You don’t fuck with me! Nobody fuck with me!”
She raised the gun higher and struggled to hold it steady, screaming and sobbing at the same time. Bolton edged closer.

I thought at that moment that Peters was quietly praying to himself, but from the few words I could hear I came to understand later what he was actually saying, the line that he was finally finishing.

“I beheld,”
he said,
“a pale horse. And his name that sat on him was Death.”
He glanced briefly over at Rosler, then quickly back at Pham. His years of composure finally seemed to have fallen away, and his fear showed through.

Rosler snorted in disgust at Peters’ words. “What are you, the Second Coming or something?” He turned back to Pham. “Go ahead, you dumb little shit, pop him.”

Thinking she wouldn’t really fire, and unable to wait any longer, I looked down at the binder in my hands. But in that very instant the gun exploded with a horrible noise and a blinding flash of light. A sun-like wave of heat from the muzzle swept outward across the square.

And, out in the churning dust, on that strange, bare, black earth, out in the center of his now swirling column of light, Charlie Peters crossed himself quietly and looked down at the bloody remains of David Rosler.

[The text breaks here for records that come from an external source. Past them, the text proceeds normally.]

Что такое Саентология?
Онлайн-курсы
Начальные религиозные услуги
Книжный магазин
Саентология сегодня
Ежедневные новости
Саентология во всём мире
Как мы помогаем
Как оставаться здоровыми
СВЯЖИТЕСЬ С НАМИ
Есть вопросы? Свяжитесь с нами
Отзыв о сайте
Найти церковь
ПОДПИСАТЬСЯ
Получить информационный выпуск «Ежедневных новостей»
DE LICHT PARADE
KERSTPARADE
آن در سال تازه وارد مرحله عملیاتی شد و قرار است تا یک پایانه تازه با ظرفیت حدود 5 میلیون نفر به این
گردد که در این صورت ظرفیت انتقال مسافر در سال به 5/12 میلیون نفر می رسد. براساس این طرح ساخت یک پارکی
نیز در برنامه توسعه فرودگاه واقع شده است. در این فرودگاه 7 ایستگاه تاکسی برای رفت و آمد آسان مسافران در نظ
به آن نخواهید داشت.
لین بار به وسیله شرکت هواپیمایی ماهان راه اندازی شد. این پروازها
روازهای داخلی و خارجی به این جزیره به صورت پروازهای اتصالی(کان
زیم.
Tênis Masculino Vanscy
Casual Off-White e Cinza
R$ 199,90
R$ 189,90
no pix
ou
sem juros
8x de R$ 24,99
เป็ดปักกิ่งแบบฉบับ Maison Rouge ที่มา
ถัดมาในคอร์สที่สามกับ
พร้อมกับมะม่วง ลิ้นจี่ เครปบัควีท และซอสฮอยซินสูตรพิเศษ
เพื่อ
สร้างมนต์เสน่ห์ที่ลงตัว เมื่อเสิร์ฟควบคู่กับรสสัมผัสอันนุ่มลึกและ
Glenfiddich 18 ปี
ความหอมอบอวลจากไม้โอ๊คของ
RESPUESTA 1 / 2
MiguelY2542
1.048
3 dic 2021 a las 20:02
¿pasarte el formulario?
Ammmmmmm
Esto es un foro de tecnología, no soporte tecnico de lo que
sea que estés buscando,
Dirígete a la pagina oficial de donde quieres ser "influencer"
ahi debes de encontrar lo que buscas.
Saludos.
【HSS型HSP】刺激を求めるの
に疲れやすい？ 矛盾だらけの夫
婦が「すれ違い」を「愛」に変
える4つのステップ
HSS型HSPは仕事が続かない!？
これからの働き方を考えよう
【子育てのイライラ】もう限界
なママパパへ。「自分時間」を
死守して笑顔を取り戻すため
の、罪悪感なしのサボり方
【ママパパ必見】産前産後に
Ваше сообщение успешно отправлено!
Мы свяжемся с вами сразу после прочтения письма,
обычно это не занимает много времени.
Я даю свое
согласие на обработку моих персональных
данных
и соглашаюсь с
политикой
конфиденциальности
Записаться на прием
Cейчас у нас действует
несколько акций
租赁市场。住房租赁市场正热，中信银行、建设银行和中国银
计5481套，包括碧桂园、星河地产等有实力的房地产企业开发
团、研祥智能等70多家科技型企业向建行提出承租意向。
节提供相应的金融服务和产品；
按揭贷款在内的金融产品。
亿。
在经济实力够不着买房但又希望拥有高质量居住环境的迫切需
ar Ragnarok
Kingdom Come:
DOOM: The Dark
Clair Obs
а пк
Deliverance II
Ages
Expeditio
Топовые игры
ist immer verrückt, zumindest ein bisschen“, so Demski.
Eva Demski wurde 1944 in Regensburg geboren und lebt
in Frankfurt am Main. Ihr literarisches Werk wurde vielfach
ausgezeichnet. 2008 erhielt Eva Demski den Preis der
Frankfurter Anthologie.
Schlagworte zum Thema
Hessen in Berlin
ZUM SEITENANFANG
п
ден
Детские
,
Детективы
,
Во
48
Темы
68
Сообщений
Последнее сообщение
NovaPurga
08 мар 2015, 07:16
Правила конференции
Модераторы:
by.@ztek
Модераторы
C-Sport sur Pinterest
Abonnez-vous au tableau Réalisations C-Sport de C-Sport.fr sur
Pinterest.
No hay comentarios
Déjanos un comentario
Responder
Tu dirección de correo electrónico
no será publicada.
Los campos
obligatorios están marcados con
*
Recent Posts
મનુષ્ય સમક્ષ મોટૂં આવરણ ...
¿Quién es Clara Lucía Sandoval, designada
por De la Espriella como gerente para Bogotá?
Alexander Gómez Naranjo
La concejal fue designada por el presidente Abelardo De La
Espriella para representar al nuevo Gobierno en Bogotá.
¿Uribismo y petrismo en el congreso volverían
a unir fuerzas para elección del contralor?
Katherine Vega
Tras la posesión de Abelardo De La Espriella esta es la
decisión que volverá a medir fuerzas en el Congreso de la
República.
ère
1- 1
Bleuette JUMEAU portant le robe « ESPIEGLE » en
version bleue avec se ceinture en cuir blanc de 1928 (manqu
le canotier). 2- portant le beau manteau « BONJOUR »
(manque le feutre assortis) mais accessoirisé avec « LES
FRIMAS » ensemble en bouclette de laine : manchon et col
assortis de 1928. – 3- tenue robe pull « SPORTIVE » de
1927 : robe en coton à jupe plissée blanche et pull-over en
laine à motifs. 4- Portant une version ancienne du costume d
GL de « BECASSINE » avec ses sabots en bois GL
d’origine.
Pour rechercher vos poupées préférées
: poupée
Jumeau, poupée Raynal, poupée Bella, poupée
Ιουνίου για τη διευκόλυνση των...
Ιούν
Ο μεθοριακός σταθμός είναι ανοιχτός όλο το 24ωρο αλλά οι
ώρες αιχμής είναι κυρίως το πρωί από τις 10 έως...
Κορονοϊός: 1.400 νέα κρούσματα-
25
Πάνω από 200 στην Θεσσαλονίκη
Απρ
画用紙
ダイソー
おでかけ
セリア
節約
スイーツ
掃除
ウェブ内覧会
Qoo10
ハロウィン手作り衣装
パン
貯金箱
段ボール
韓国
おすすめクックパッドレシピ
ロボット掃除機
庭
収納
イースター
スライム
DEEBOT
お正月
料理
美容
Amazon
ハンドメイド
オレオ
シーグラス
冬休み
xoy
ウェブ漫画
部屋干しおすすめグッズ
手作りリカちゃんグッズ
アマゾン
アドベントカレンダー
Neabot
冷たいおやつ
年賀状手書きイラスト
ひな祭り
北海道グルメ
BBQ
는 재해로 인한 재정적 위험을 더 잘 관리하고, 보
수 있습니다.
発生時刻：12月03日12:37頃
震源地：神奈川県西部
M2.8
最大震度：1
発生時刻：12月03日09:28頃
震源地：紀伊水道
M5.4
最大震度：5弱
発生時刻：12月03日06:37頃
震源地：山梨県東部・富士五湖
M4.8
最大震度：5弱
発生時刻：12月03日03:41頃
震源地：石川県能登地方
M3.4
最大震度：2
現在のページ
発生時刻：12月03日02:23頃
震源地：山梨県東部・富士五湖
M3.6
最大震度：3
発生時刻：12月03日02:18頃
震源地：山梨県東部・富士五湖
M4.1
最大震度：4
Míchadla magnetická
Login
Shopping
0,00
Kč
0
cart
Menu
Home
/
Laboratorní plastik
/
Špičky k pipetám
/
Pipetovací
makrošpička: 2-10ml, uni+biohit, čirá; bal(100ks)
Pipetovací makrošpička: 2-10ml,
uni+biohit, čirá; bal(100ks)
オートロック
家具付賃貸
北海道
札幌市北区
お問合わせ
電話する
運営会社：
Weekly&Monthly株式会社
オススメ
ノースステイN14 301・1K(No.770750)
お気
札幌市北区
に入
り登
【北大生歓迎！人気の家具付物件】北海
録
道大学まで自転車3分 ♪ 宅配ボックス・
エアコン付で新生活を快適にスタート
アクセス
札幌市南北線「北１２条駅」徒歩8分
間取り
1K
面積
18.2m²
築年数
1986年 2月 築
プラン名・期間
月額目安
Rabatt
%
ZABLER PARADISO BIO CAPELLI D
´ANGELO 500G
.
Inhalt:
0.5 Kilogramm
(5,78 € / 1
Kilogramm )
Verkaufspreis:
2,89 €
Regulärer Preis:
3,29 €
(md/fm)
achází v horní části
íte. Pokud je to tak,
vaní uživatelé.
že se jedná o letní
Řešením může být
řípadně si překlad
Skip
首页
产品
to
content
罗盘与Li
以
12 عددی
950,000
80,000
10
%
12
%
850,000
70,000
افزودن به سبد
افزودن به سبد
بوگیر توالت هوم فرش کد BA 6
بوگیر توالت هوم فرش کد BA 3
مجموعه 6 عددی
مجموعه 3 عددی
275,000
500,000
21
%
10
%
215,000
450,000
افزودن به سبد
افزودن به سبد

“No,” he said, “not the Second Coming at all. Just an old Irish priest.”

Pham was kneeling in a huddle with her arms in front of her. She was still for a moment, then shook with a small convulsion, and then again. A hoarse sob escaped from her, and she began to rock forward and back with her head still buried against her knees. She didn’t look up as Bolton pulled the gun carefully from her fingers.

When I looked back down at the binder in my hands, my own fingers were trembling—because of the explosion, because of Rosler’s sudden death, and because I had already seen the words on the cover. The words I had known would be there.

HP / Digital Equipment Corporation, Programmer’s Quick Reference. Model DEC-91.

Anne Miller’s computer on the island. Anne Miller’s voice speaking the words: Deck Ninety-One.

The creature in the cage was a child of our own drones.

Then, just at that moment, like a distant, silver thread against the awful silence, a muted cry came from far back among the alleyways. The sound of a woman at the height of passion.

How strange, I thought. Love-making at such a time as this. A tiny life beginning, perhaps, even as Rosler died. Even as Pham wept for her own. A flicker of light in the darkness as the drones drew nearer. Returning, at last, to their makers.

There was no one here but us.

 

 

 

 

PART FOUR
SERENITY
TWENTY-THREE

And His Slumber Shall
Bring You Peace

 

 

 

 

I
t was terrifying, and it was exhilarating. It was exhilarating because the scuff of the shoe by the bed in the dead of night had proved to be only our own child, and terrifying because of the glint of steel in his hand. It was terrifying in the way that only a cancer of the flesh can be, with that ultimate intimacy that preys on men’s minds from within. A creature, as Patel had said, of our own imaginings.